:: Your assignment ::
Show each line from the records below in which the word "name" occurs.

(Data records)
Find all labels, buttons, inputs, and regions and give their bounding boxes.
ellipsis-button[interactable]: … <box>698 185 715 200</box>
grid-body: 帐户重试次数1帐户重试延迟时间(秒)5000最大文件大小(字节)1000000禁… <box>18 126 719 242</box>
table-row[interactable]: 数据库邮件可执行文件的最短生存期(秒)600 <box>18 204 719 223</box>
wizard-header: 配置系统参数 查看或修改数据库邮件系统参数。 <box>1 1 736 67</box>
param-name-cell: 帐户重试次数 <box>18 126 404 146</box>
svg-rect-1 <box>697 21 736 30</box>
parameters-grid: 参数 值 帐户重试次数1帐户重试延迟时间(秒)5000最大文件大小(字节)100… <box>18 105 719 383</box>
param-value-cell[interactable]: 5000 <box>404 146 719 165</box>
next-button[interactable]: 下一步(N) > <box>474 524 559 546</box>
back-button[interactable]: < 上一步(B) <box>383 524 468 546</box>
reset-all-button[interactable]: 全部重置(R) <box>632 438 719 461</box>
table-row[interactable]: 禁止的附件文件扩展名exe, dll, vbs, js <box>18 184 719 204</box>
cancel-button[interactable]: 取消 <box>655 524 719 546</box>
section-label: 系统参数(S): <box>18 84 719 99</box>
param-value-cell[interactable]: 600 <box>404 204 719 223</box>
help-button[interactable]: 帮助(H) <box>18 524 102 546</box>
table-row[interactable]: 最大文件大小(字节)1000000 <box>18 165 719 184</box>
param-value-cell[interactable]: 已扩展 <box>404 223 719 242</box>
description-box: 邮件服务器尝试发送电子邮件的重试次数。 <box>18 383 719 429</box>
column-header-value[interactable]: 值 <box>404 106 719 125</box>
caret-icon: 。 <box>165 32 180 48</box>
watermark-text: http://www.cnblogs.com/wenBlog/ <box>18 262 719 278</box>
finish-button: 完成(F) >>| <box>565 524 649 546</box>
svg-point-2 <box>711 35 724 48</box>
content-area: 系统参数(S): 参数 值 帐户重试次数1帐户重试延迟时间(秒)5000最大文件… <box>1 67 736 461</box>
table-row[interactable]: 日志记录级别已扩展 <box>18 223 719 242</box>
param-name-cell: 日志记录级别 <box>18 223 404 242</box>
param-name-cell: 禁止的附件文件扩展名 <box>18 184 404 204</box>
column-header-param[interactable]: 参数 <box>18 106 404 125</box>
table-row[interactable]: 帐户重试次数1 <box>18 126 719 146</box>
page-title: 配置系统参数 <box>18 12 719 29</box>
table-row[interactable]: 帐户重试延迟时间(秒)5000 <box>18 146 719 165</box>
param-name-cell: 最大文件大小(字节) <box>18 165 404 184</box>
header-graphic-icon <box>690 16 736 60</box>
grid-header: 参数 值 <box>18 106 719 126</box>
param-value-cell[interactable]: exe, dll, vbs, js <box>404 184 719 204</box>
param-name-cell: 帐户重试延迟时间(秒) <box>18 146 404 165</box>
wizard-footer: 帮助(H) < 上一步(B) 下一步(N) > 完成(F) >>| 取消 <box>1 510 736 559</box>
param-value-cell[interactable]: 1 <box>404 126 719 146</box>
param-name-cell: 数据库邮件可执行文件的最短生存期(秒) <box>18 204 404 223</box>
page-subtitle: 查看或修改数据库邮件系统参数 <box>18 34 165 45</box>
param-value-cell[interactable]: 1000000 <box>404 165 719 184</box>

:: Solution ::
param-name-cell: 帐户重试次数 <box>18 126 404 146</box>
param-name-cell: 日志记录级别 <box>18 223 404 242</box>
param-name-cell: 禁止的附件文件扩展名 <box>18 184 404 204</box>
param-name-cell: 最大文件大小(字节) <box>18 165 404 184</box>
param-name-cell: 帐户重试延迟时间(秒) <box>18 146 404 165</box>
param-name-cell: 数据库邮件可执行文件的最短生存期(秒) <box>18 204 404 223</box>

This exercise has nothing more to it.